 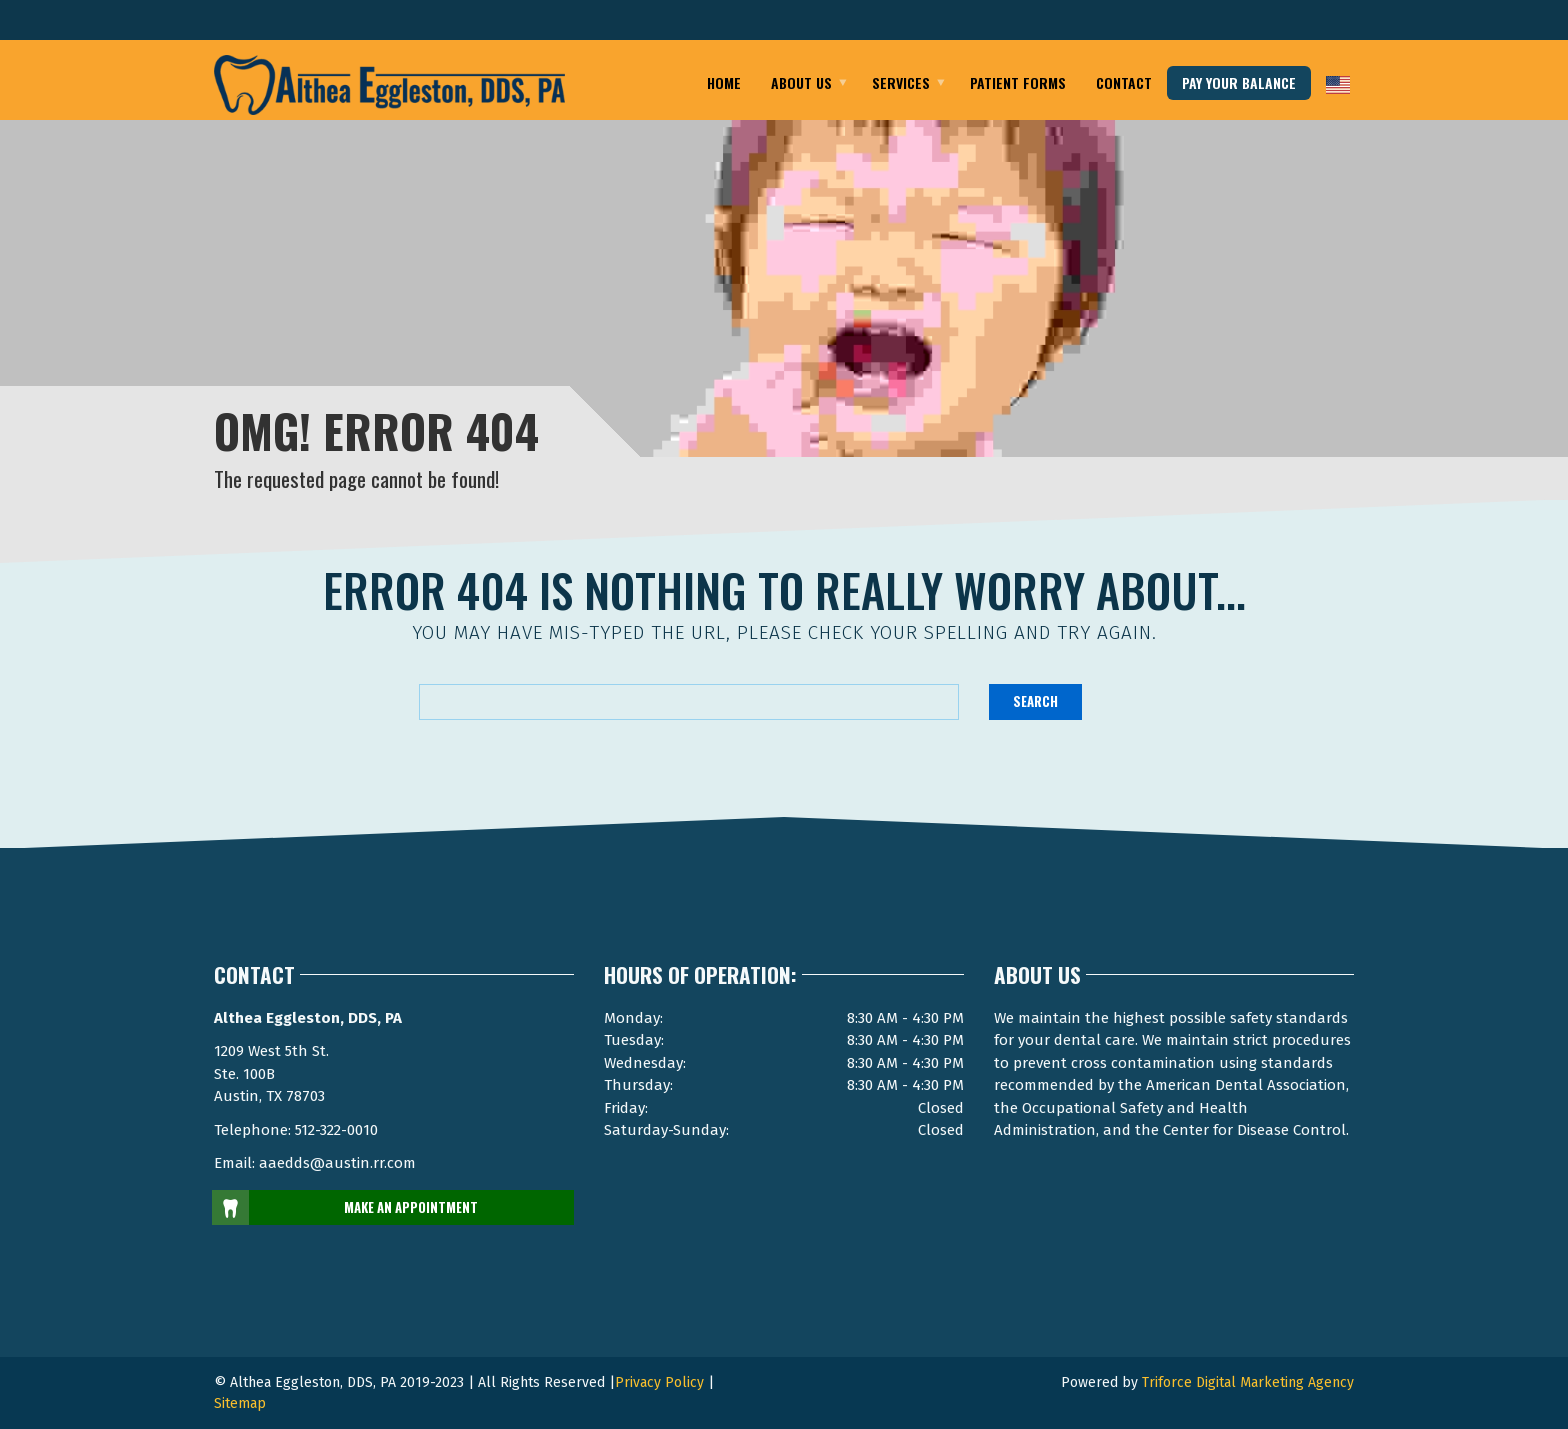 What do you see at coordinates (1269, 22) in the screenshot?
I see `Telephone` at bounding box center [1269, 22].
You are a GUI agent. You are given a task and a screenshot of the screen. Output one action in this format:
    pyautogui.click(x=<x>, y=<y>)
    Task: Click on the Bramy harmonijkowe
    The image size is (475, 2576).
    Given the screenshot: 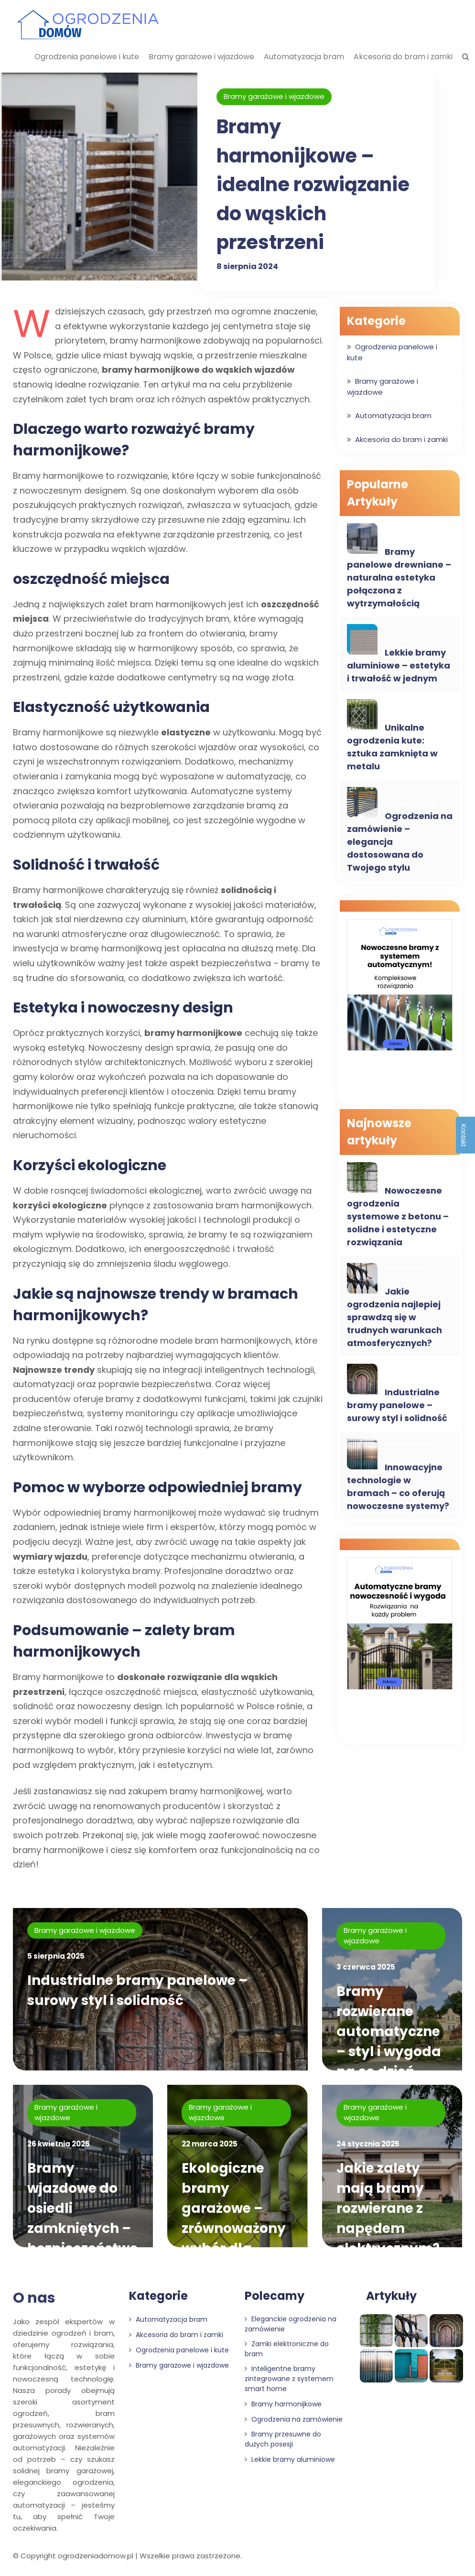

- TASK STATEMENT
Reproduce exactly the part of the records above that begins at the line holding "You are a GUI" and ends at the final line, both included, leaving out the pictures.

- RESULT OF THE EXERCISE
You are a GUI agent. You are given a task and a screenshot of the screen. Output one action in this format:
    pyautogui.click(x=<x>, y=<y>)
    Task: Click on the Bramy harmonijkowe
    The image size is (475, 2576).
    Given the screenshot: 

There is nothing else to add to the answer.